Exercise prompt = The result should be all the records, exact and complete, without a single picture.

Excerpted records =
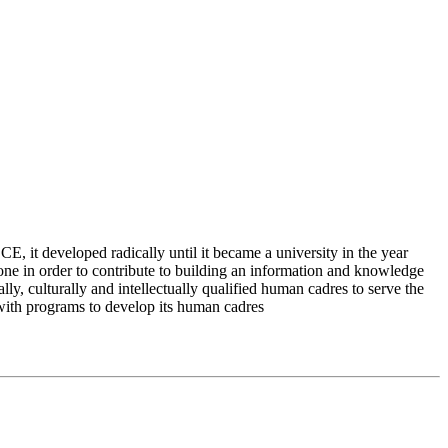
 it developed radically until it became a university in the year
e in order to contribute to building an information and knowledge
lly, culturally and intellectually qualified human cadres to serve the
 with programs to develop its human cadres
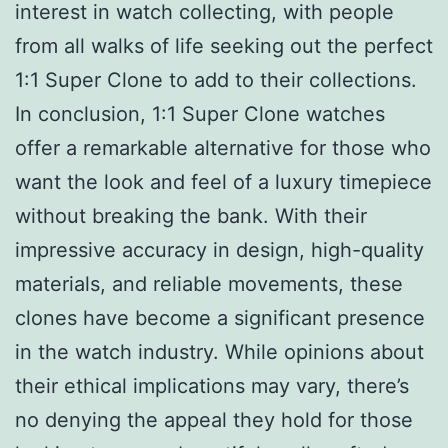
interest in watch collecting, with people
from all walks of life seeking out the perfect
1:1 Super Clone to add to their collections.
In conclusion, 1:1 Super Clone watches
offer a remarkable alternative for those who
want the look and feel of a luxury timepiece
without breaking the bank. With their
impressive accuracy in design, high-quality
materials, and reliable movements, these
clones have become a significant presence
in the watch industry. While opinions about
their ethical implications may vary, there’s
no denying the appeal they hold for those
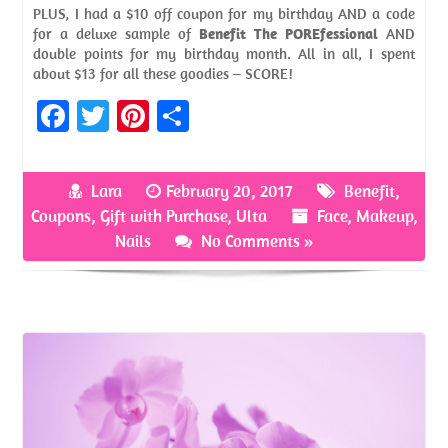
PLUS, I had a $10 off coupon for my birthday AND a code
for a deluxe sample of
Benefit The POREfessional
AND
double points for my birthday month. All in all, I spent
about $13 for all these goodies – SCORE!
Fa
T
Pi
S
ce
w
nt
h
b
itt
er
ar
Lara
February 20, 2017
Benefit
,
o
er
es
e
Coupons
,
Gift with Purchase
,
Ulta
Face
,
Makeup
,
o
t
Nails
No Comments »
k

Response to the exercise =
 it developed radically until it became a university in the year
e in order to contribute to building an information and knowledge
lly, culturally and intellectually qualified human cadres to serve the
 with programs to develop its human cadres
interest in watch collecting, with people
from all walks of life seeking out the perfect
1:1 Super Clone to add to their collections.
In conclusion, 1:1 Super Clone watches
offer a remarkable alternative for those who
want the look and feel of a luxury timepiece
without breaking the bank. With their
impressive accuracy in design, high-quality
materials, and reliable movements, these
clones have become a significant presence
in the watch industry. While opinions about
their ethical implications may vary, there’s
no denying the appeal they hold for those
PLUS, I had a $10 off coupon for my birthday AND a code
for a deluxe sample of
Benefit The POREfessional
AND
double points for my birthday month. All in all, I spent
about $13 for all these goodies – SCORE!
Fa
T
Pi
S
ce
w
nt
h
b
itt
er
ar
Lara
February 20, 2017
Benefit
,
o
er
es
e
Coupons
,
Gift with Purchase
,
Ulta
Face
,
Makeup
,
o
t
Nails
No Comments »
k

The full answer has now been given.